## Assignment
Within the records below, find each line with the word "bestsellers" and copy it out.

===== Data for processing

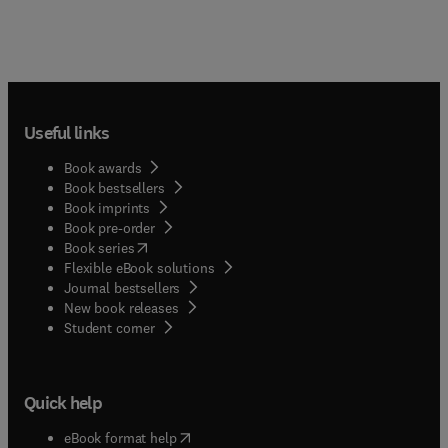
Useful links
Book awards
Book bestsellers
Book imprints
Book pre-order
(
opens in new tab/window
)
Book series
Flexible eBook solutions
Journal bestsellers
New book releases
(
opens in new tab/window
)
Student corner
Quick help
(
opens in new tab/window
)
eBook format help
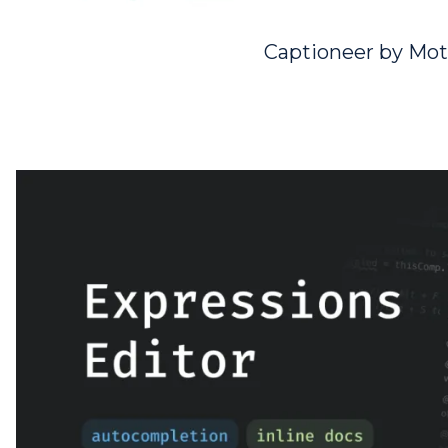
Captioneer by Mot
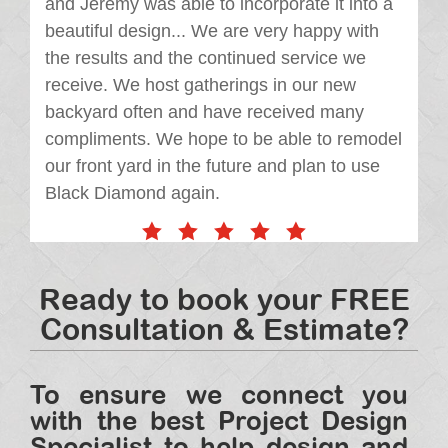
and Jeremy was able to incorporate it into a
beautiful design... We are very happy with
the results and the continued service we
receive. We host gatherings in our new
backyard often and have received many
compliments. We hope to be able to remodel
our front yard in the future and plan to use
Black Diamond again.
Ready to book your FREE
Consultation & Estimate?
To ensure we connect you
with the best Project Design
Specialist to help design and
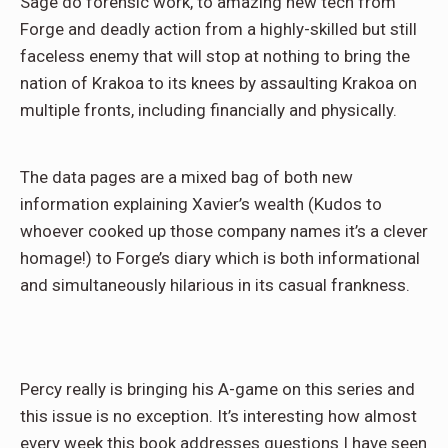
Sage do forensic work, to amazing new tech from
Forge and deadly action from a highly-skilled but still
faceless enemy that will stop at nothing to bring the
nation of Krakoa to its knees by assaulting Krakoa on
multiple fronts, including financially and physically.
The data pages are a mixed bag of both new
information explaining Xavier’s wealth (Kudos to
whoever cooked up those company names it’s a clever
homage!) to Forge’s diary which is both informational
and simultaneously hilarious in its casual frankness.
Percy really is bringing his A-game on this series and
this issue is no exception. It’s interesting how almost
every week this book addresses questions I have seen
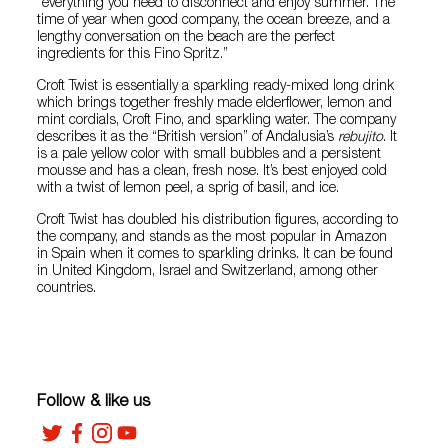
“everything you need to disconnect and enjoy summer. The
time of year when good company, the ocean breeze, and a
lengthy conversation on the beach are the perfect
ingredients for this Fino Spritz.”
Croft Twist is essentially a sparkling ready-mixed long drink
which brings together freshly made elderflower, lemon and
mint cordials, Croft Fino, and sparkling water. The company
describes it as the “British version” of Andalusia’s
rebujito
. It
is a pale yellow color with small bubbles and a persistent
mousse and has a clean, fresh nose. It’s best enjoyed cold
with a twist of lemon peel, a sprig of basil, and ice.
Croft Twist has doubled his distribution figures, according to
the company, and stands as the most popular in Amazon
in Spain when it comes to sparkling drinks. It can be found
in United Kingdom, Israel and Switzerland, among other
countries.
Follow & like us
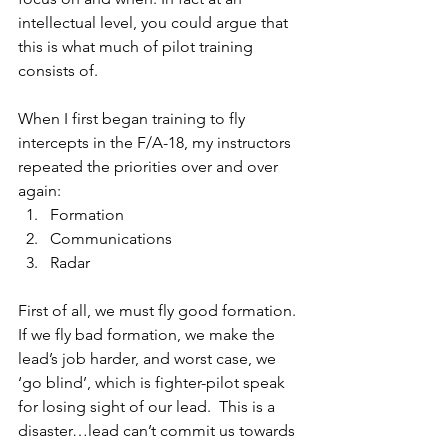
intellectual level, you could argue that 
this is what much of pilot training 
consists of.
When I first began training to fly 
intercepts in the F/A-18, my instructors 
repeated the priorities over and over 
again:
Formation 
Communications 
Radar
First of all, we must fly good formation. 
If we fly bad formation, we make the 
lead’s job harder, and worst case, we 
‘go blind’, which is fighter-pilot speak 
for losing sight of our lead.  This is a 
disaster…lead can’t commit us towards 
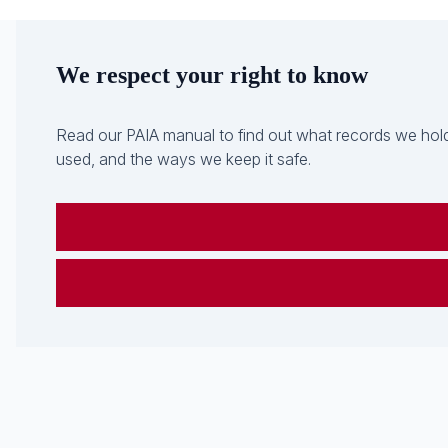
We respect your right to know
Read our PAIA manual to find out what records we hold
used, and the ways we keep it safe.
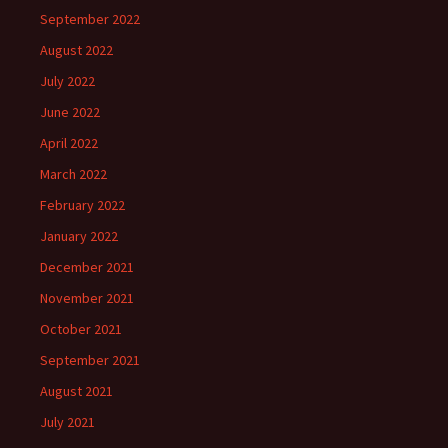
September 2022
August 2022
July 2022
June 2022
April 2022
March 2022
February 2022
January 2022
December 2021
November 2021
October 2021
September 2021
August 2021
July 2021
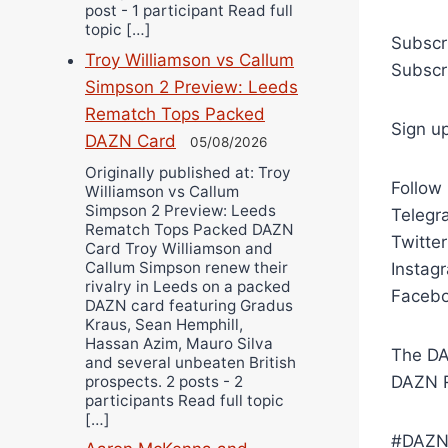
post - 1 participant Read full
topic […]
Subscr
Troy Williamson vs Callum
Subscr
Simpson 2 Preview: Leeds
Rematch Tops Packed
Sign u
DAZN Card
05/08/2026
Originally published at: Troy
Follow
Williamson vs Callum
Simpson 2 Preview: Leeds
Telegra
Rematch Tops Packed DAZN
Twitte
Card Troy Williamson and
Callum Simpson renew their
Instag
rivalry in Leeds on a packed
Facebo
DAZN card featuring Gradus
Kraus, Sean Hemphill,
Hassan Azim, Mauro Silva
The DA
and several unbeaten British
prospects. 2 posts - 2
DAZN R
participants Read full topic
[…]
#DAZN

==========

## Answer box
Book bestsellers
Journal bestsellers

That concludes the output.